Her debut solo release ‘Industrial Princess’ was released in 2021 and immediately established Malik as a force to be reckoned with, balancing unhinged futurism with heady nostalgia. And this year’s well-received ‘Machete / 777’ took her sound even further, featuring guest appearances from Florentino, who also released the EP on his own Club Romantico label, and Grammy-winning vocalist La Favi. But Malik’s recent ‘3Eternities Beneath You’ EP is the most magical example of her mode so far, a syrupy set of hybrid bangers led by the cheekily titled ‘Sinner’s Dirge’. Low, slow and sultry, it’s a moonlit introduction to Manuka Honey’s dreamworld, brimming with psychedelic, serrated synths, bouncy bass and rattling percussion. Malik has also put her unique stamp on a handful of remixes, turning SWAN MEAT’s ‘PERFECT CHERRY BLOSSOM’ into a fast paced dembow-hardstyle shuffler, and GLOR1A’s sci-fi tinged ‘Running Man’ into a lurching blend of global club rhythms and noisy scrapes.

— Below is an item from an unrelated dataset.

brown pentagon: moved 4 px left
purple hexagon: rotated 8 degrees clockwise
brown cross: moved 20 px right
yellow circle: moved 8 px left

Malik’s skill as a DJ netted her a residency on the prestigious BBC Radio 1 last year year, and she’s already maintained a four-year residency on London’s Rinse FM, inviting artists like Riobamba, Joey LaBeija, Mun Sing and Chippy Nonstop to dive headfirst into the unknown. But her spirited, passionate performances have to be experienced in person. Performing everywhere from the Netherlands’ Rewire Festival to OIL in Shenzhen China, she spritzes kinetic sounds from the diaspora – like Venezuelan turreo and shatta from Martinique – with stormy, industrial pressure. And as a live performer, Malik has developed the ambitious ‘Desenterrada del fuego’, a sonic ritual in collaboration with Safety Trance that invokes the work of Palestinian-American academic Edward Said, decolonizing the art of divination with lectures, soundscapes and tarot readings.